LAWRIE WILLIAMS: Fed policy unchanged but gold still plunges. Markets over-reacting?
Well we were correct in assuming that, at this week’s FOMC meeting, the U.S. Fed would keep its ultra-low interest rate plus significant QE policy unchanged. However we were way out on the resultant market reaction to Fed chair Powell’s subsequent statement. In effect the Fed remained virtually unmoved on its interest rate and QE policies, but because the FOMC participants seemed to be suggesting that it would need to taper by 2023 – two years hence – the markets saw this as ‘hawkish’ and the dollar index was driven higher and gold fell back sharply to just above the $1,800 mark – a level last seen back in February when gold was going through another weak phase. Gold fell again in European trade today and the $1,800 level looks like being comfortably breached again on the downside – indeed it has been as we write with the gold price down to the $1,770s.
Two years is virtually an eternity in global economics, so the judgement on something that may not happen until then, seems incongruous to say the least. But then I’m a mere mining engineer, and thus a pragmatist, and find such reaction a little ludicrous.
As we have stated before, though, markets often – indeed usually - tend to over-react and this looks to be very much a case in point and now may well prove to be a great buying opportunity for the gold investor. At one time today, gold had fallen over 2%, silver over 4%, platinum off 5%, and palladium and rhodium around 10% - all from previously depressed levels.

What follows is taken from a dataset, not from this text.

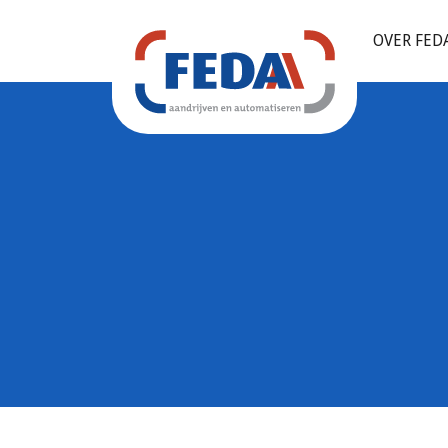
OVER FED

That is despite nothing having actually changed in the short term for the Fed’s low interest rate policy and with the parallel conclusion that inflation will likely exceed the Fed’s target rate, albeit probably temporarily as the current post-pandemic catch-up phase fades away. This combination of near zero interest rates plus higher inflation should, in reality, be hugely positive for the gold price going forward and for other precious metals too.
But reality and the markets do not always move in concert, as we have been noting with what we see as unsustainable equity market growth almost ever since the pandemic started to impact the economy. The huge valuation of bitcoin, which to us is crazy, looks to be another case in point. True, bitcoin at one point in recent weeks lost around half its inherent value, but is still grossly overvalued in our view and if social media starts to move against it, it could easily fall by a similar amount again, although we see this as unlikely.

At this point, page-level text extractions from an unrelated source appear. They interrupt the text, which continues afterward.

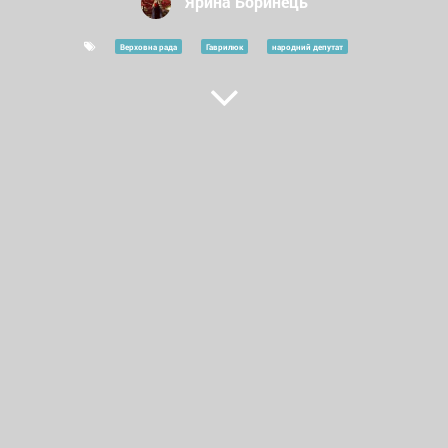
Ярина Боринець
Верховна рада
Гаврилюк
народний депутат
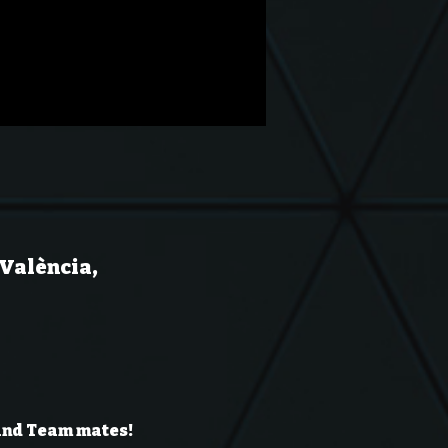
 València,
 and Team mates!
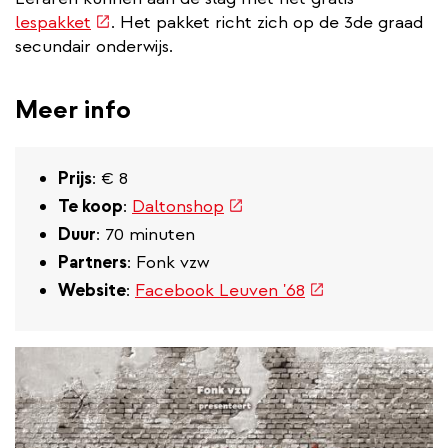
(externe
lespakket
. Het pakket richt zich op de 3de graad
link)
secundair onderwijs.
Meer info
Prijs
: € 8
(externe
Te koop
:
Daltonshop
link)
Duur
: 70 minuten
Partners
: Fonk vzw
(externe
Website
:
Facebook Leuven '68
link)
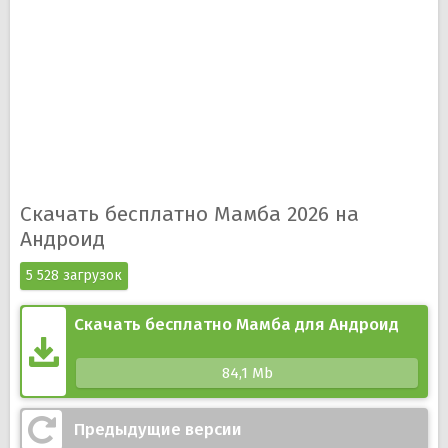
Скачать бесплатно Мамба 2026 на
Андроид
5 528 загрузок
Скачать бесплатно Мамба для Андроид
84,1 Mb
Предыдущие версии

So what happens to precious metals next? If markets follow logic, gold should claw its way back up to the $1,900 level – possibly within the next few weeks – and then move higher as the year progresses. We still see gold reaching $2,000 again this year, despite this latest setback – but again we don’t see $5,000 or $10,000 gold as being likely in the foreseeable future as some of the perma-bull optimists would have us believe. Even if the Fed is bounced into increasing interest rates to combat rising inflation sooner than it continues to aver, any such increases are likely to be tiny, which will still leave us with effectively negative real interest rates, further enhanced by the rising inflation rate. Negative real interest rates are seen as positive for the gold price as it remains perhaps the best of all wealth protectors in this kind of financial environment.
We may get a little more clarity on likely U.S. and global policy at the annual Jackson Hole jamboree in late August, if not before. The Fed’s prestigious annual policy symposium comprises a yearly get-together of the world’s top central bankers and economists and will be back at its usual location in the Grand Teton National Park outside Jackson, Wyoming from Aug. 26-28.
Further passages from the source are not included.